◆ Exercise instructions: A word-for-word copy of the listing that follows is required.
***** Entries shown
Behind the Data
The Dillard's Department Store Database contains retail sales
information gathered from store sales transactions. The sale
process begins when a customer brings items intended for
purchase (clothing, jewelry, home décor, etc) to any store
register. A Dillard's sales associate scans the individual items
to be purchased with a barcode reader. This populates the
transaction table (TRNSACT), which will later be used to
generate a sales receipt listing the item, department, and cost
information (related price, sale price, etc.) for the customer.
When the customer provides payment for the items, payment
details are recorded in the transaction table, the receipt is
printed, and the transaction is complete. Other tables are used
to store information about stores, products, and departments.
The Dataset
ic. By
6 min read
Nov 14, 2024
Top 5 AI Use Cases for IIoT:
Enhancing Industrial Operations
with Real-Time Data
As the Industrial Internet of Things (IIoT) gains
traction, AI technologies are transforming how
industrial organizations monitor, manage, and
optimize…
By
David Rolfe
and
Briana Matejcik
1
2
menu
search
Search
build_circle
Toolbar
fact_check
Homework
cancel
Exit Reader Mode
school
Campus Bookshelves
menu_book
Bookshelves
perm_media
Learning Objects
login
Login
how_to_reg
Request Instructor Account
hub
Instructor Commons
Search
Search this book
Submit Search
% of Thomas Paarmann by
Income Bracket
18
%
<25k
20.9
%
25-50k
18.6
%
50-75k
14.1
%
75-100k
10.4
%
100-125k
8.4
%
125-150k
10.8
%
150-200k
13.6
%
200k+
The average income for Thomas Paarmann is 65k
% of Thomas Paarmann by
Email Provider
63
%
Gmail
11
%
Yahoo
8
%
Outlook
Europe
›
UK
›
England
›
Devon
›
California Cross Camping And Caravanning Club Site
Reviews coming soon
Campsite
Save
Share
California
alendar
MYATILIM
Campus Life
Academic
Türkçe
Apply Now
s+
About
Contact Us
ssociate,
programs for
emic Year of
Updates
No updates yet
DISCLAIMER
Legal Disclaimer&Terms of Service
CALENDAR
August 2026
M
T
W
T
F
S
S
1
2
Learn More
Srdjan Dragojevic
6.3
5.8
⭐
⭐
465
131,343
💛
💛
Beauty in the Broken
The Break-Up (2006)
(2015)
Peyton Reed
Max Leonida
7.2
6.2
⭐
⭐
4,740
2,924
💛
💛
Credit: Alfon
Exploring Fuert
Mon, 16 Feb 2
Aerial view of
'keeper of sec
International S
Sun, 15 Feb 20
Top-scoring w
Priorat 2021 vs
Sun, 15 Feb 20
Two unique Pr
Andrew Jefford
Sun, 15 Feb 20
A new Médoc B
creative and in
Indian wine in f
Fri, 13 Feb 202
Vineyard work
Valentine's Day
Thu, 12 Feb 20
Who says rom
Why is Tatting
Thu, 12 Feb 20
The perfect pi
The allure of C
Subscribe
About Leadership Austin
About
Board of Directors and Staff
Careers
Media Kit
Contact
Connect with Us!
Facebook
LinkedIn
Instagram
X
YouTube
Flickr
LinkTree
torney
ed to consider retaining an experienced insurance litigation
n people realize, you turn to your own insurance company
**********
◆ Answer to this task:
Behind the Data
The Dillard's Department Store Database contains retail sales
information gathered from store sales transactions. The sale
process begins when a customer brings items intended for
purchase (clothing, jewelry, home décor, etc) to any store
register. A Dillard's sales associate scans the individual items
to be purchased with a barcode reader. This populates the
transaction table (TRNSACT), which will later be used to
generate a sales receipt listing the item, department, and cost
information (related price, sale price, etc.) for the customer.
When the customer provides payment for the items, payment
details are recorded in the transaction table, the receipt is
printed, and the transaction is complete. Other tables are used
to store information about stores, products, and departments.
The Dataset
ic. By
6 min read
Nov 14, 2024
Top 5 AI Use Cases for IIoT:
Enhancing Industrial Operations
with Real-Time Data
As the Industrial Internet of Things (IIoT) gains
traction, AI technologies are transforming how
industrial organizations monitor, manage, and
optimize…
By
David Rolfe
and
Briana Matejcik
1
2
menu
search
Search
build_circle
Toolbar
fact_check
Homework
cancel
Exit Reader Mode
school
Campus Bookshelves
menu_book
Bookshelves
perm_media
Learning Objects
login
Login
how_to_reg
Request Instructor Account
hub
Instructor Commons
Search
Search this book
Submit Search
% of Thomas Paarmann by
Income Bracket
18
%
<25k
20.9
%
25-50k
18.6
%
50-75k
14.1
%
75-100k
10.4
%
100-125k
8.4
%
125-150k
10.8
%
150-200k
13.6
%
200k+
The average income for Thomas Paarmann is 65k
% of Thomas Paarmann by
Email Provider
63
%
Gmail
11
%
Yahoo
8
%
Outlook
Europe
›
UK
›
England
›
Devon
›
California Cross Camping And Caravanning Club Site
Reviews coming soon
Campsite
Save
Share
California
alendar
MYATILIM
Campus Life
Academic
Türkçe
Apply Now
s+
About
Contact Us
ssociate,
programs for
emic Year of
Updates
No updates yet
DISCLAIMER
Legal Disclaimer&Terms of Service
CALENDAR
August 2026
M
T
W
T
F
S
S
1
2
Learn More
Srdjan Dragojevic
6.3
5.8
⭐
⭐
465
131,343
💛
💛
Beauty in the Broken
The Break-Up (2006)
(2015)
Peyton Reed
Max Leonida
7.2
6.2
⭐
⭐
4,740
2,924
💛
💛
Credit: Alfon
Exploring Fuert
Mon, 16 Feb 2
Aerial view of
'keeper of sec
International S
Sun, 15 Feb 20
Top-scoring w
Priorat 2021 vs
Sun, 15 Feb 20
Two unique Pr
Andrew Jefford
Sun, 15 Feb 20
A new Médoc B
creative and in
Indian wine in f
Fri, 13 Feb 202
Vineyard work
Valentine's Day
Thu, 12 Feb 20
Who says rom
Why is Tatting
Thu, 12 Feb 20
The perfect pi
The allure of C
Subscribe
About Leadership Austin
About
Board of Directors and Staff
Careers
Media Kit
Contact
Connect with Us!
Facebook
LinkedIn
Instagram
X
YouTube
Flickr
LinkTree
torney
ed to consider retaining an experienced insurance litigation
n people realize, you turn to your own insurance company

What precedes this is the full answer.